カガミがそう言うと、ティアラが即座にツッコミを入れる。


「もう! 人を希少動物みたいに!! 笑って何が悪いのよ!」


するとシルフィがニッコリと笑いかけ、


「ここのところ、ティアラちゃんが笑う顔を、見てませんでしたからね」


そう言って意味深なウインクをした。


「わぁわわ、若い! 青春ですねぇーっ。

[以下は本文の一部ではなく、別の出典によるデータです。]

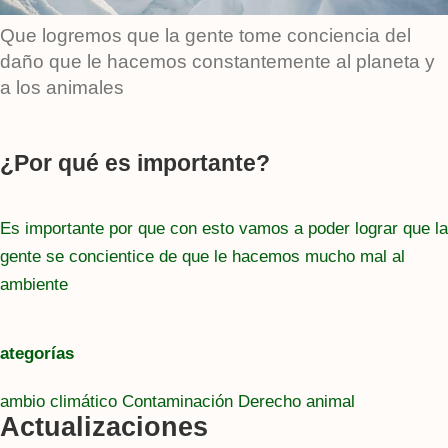
Que logremos que la gente tome conciencia del
daño que le hacemos constantemente al planeta y
a los animales
¿Por qué es importante?
Es importante por que con esto vamos a poder lograr que la
gente se concientice de que le hacemos mucho mal al
ambiente
ategorías
ambio climático
Contaminación
Derecho animal
Actualizaciones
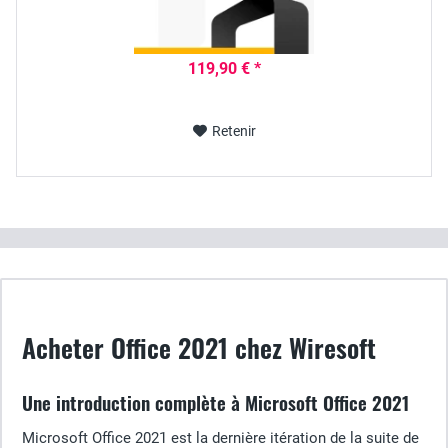
119,90 € *
Retenir
Acheter Office 2021 chez Wiresoft
Une introduction complète à Microsoft Office 2021
Microsoft Office 2021 est la dernière itération de la suite de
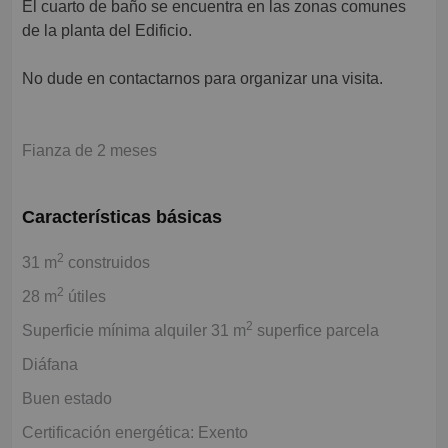
El cuarto de baño se encuentra en las zonas comunes
de la planta del Edificio.
No dude en contactarnos para organizar una visita.
Fianza de 2 meses
Características básicas
2
31 m
construidos
2
28 m
útiles
2
Superficie mínima alquiler 31 m
superfice parcela
Diáfana
Buen estado
Certificación energética: Exento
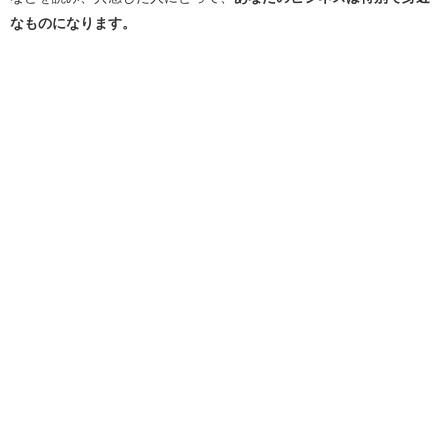
なものになります。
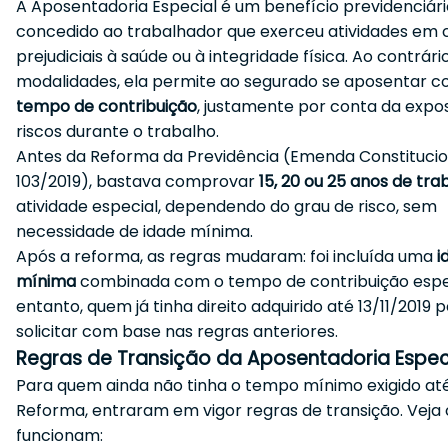
A Aposentadoria Especial é um benefício previdenciári
concedido ao trabalhador que exerceu atividades em 
prejudiciais à saúde ou à integridade física. Ao contrári
modalidades, ela permite ao segurado se aposentar 
tempo de contribuição
, justamente por conta da expo
riscos durante o trabalho.
Antes da Reforma da Previdência (Emenda Constitucio
103/2019), bastava comprovar
15, 20 ou 25 anos de tra
atividade especial, dependendo do grau de risco, sem
necessidade de idade mínima.
Após a reforma, as regras mudaram: foi incluída uma
i
mínima
combinada com o tempo de contribuição espec
entanto, quem já tinha direito adquirido até 13/11/2019 
solicitar com base nas regras anteriores.
Regras de Transição da Aposentadoria Espec
Para quem ainda não tinha o tempo mínimo exigido até
Reforma, entraram em vigor regras de transição. Veja
funcionam:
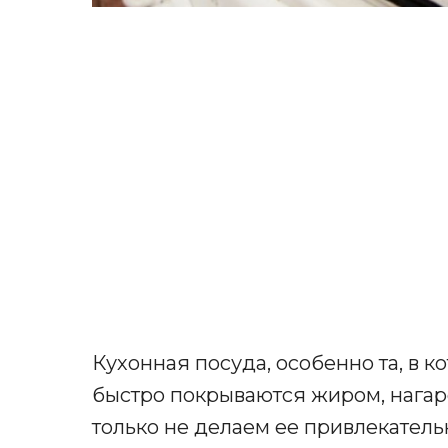
Кухонная посуда, особенно та, в к
быстро покрываются жиром, нагар
только не делаем ее привлекательн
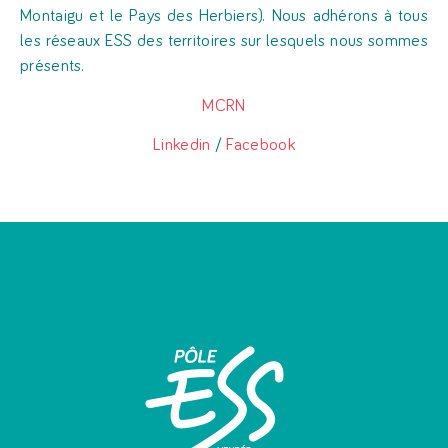
Montaigu et le Pays des Herbiers). Nous adhérons à tous
les réseaux ESS des territoires sur lesquels nous sommes
présents.
MCRN
Linkedin
/
Facebook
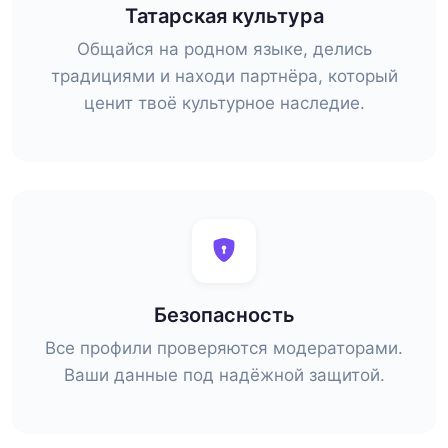
Татарская культура
Общайся на родном языке, делись
традициями и находи партнёра, который
ценит твоё культурное наследие.
Безопасность
Все профили проверяются модераторами.
Ваши данные под надёжной защитой.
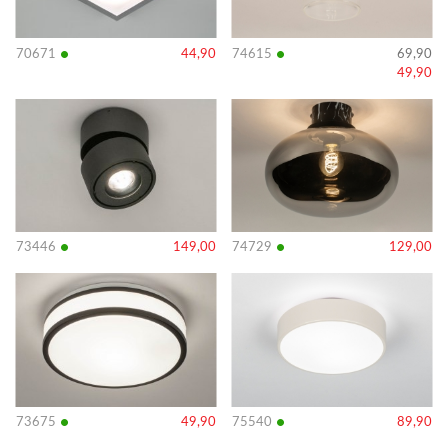
•
•
70671
44,90
74615
69,90
49,90
Bekijk
Bekijk
details
details
•
•
73446
149,00
74729
129,00
Bekijk
Bekijk
details
details
•
•
73675
49,90
75540
89,90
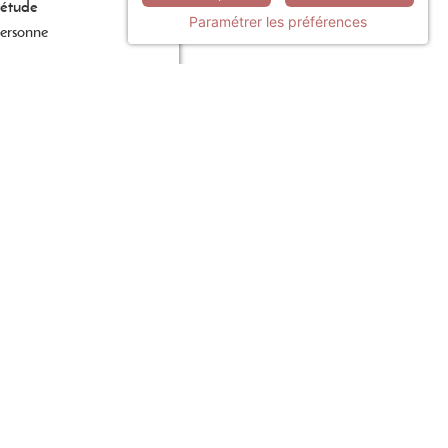
'étude
Paramétrer les préférences
ersonne
E DEVIS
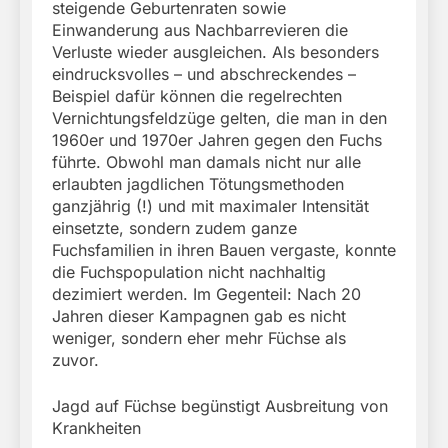
steigende Geburtenraten sowie
Einwanderung aus Nachbarrevieren die
Verluste wieder ausgleichen. Als besonders
eindrucksvolles – und abschreckendes –
Beispiel dafür können die regelrechten
Vernichtungsfeldzüge gelten, die man in den
1960er und 1970er Jahren gegen den Fuchs
führte. Obwohl man damals nicht nur alle
erlaubten jagdlichen Tötungsmethoden
ganzjährig (!) und mit maximaler Intensität
einsetzte, sondern zudem ganze
Fuchsfamilien in ihren Bauen vergaste, konnte
die Fuchspopulation nicht nachhaltig
dezimiert werden. Im Gegenteil: Nach 20
Jahren dieser Kampagnen gab es nicht
weniger, sondern eher mehr Füchse als
zuvor.
Jagd auf Füchse begünstigt Ausbreitung von
Krankheiten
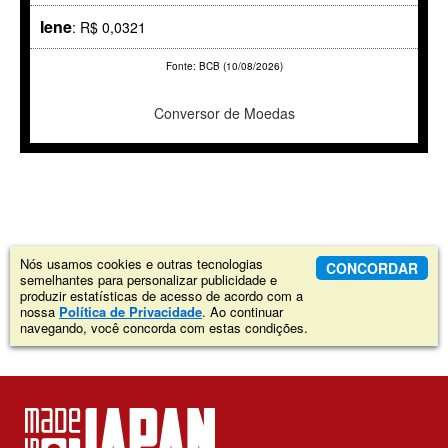
Iene
: R$ 0,0321
Fonte: BCB (10/08/2026)
Conversor de Moedas
Nós usamos cookies e outras tecnologias
CONCORDAR
semelhantes para personalizar publicidade e
produzir estatísticas de acesso de acordo com a
nossa
Política de Privacidade
. Ao continuar
navegando, você concorda com estas condições.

私も混ざりたいですー!」


はしゃぐ女神。


「入ってきちゃダメですよ、今は」


咲が咎める。


「なんでよ!」


「空気読んでください」


女子会さながらの盛り上がるを見せる一方で、男性陣は廊下でひそひそと耳打ちし合っていた。


「き、聞いてたんだろ……入ってくれば?」


ユーマは盛大に溜息をついた。


「ユ、ユーマ……ユ」


三日月目みかづきめで”くぷぷぷ”と笑いを堪えるバッシュ。


「ああーっ! バッシュ、テメェー! なーに笑ってんだよ!!」


その隣でクロムも三日月目みかづきめで、ニヤニヤしている。


「クロム様ッ!」


ミラがクロムを叱りつける。


「元魔王たるお方が、何という顔をしているのですか!」


ミラに肩口を掴まれて、クロムとバッシュの二人が強制退場させられた。


「ったく……筒抜けじゃねえかよ」


「この屋敷、壁が薄いもんね」


ティアラが言った。


「知ってるわ!」とユーマ。


「ふふふのふ」


女神が意味深な笑みを浮かべる。

最初はその意味深なニヤけ顔の意味に気づかなかったが、


「「あ……っ!」」


ユーマとティアラは、同時に、雨の日の夜のことを思い出した。


「えへへへ」


ニヤける女神。


「女神、テメー! お前は、いつ天界の仕事してんだよ!?」


「本当にあなたは、少しも黙ってられないのですね……」


数秒後、ミラに首根っこを掴まれ、広間から強制退場させられる女神であった──。

それを見て爆笑していたのは、他ならぬティアラだった。


今度は、心の底から笑えた。



────?


「あのォ……。私の存在を忘れていませんか……」


どこからともなく、そんな声が聞こえたような気がした。


(イラッ!)


遠く王宮の地下から発せられた、佐藤の魂の愚痴を、ティアラだけがキャッチしていた。